Par lettre du maire de Paris au Ministre de la culture et de la communication en date du 22 mars 2012, il a finalement été retenu l'hypothèse consistant à créer un établissement public sui generis dépendant à la fois de l'Etat et de la Ville de Paris, et lié par un accord de coopération avec la Cité. Le ministère de la culture et de la communication a fait part de son approbation sur cette proposition . La création de cet établissement public « sur mesure » passera nécessairement par la loi. En effet, l'article 34 de la Constitution dispose que la loi fixe les règles concernant la création des catégories d'établissements publics. Le législateur devra notamment préciser la notion de double rattachement (à l'Etat et à la Ville de Paris) et définir toutes les règles constitutives de cette nouvelle catégorie d'établissement public.

C'est la Ville de Paris qui a, après une analyse et une concertation entre toutes les directions concernées, écarté l'option d'une société par actions simplifiées (SAS) , qui, selon elle, aurait pu conduire la Philharmonie de Paris à devenir une filiale de la Cité de la musique, au même titre que la Salle Pleyel l'est actuellement.
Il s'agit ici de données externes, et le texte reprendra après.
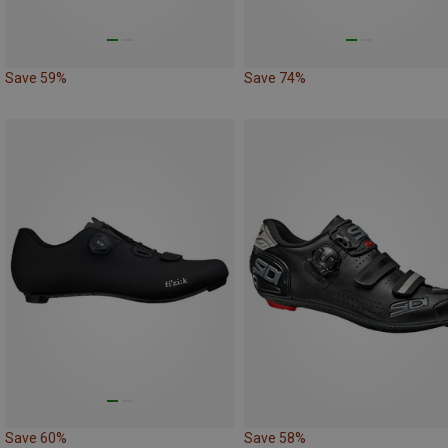
Save 59%
Save 74%
Save 60%
Save 58%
Cette hypothèse permettait certes une souplesse de gestion et facilitait la mutualisation entre la Cité de la musique et le futur grand auditorium ; mais elle rendait trop fragile le nécessaire équilibre dans la tutelle entre Ville de Paris et Etat . Elle fermait aussi la porte à la réflexion en cours sur les modalités plus ou moins importantes d'intégration de l'Orchestre de Paris à la nouvelle structure ( cf . infra ). Enfin, du point de vue comptable, comme l'a noté la Cour des comptes, si la société par actions simplifiée est plus souple et plus adaptée à une gestion commerciale, en cas de déficit, elle bénéficierait d'une subvention indirecte de l'Etat en déduisant ses pertes du résultat imposable à l'impôt sur les sociétés.

A l'inverse, l'Etat était très favorable à la création d'une filiale de la Cité de la Musique, pour des questions de simplicité notamment .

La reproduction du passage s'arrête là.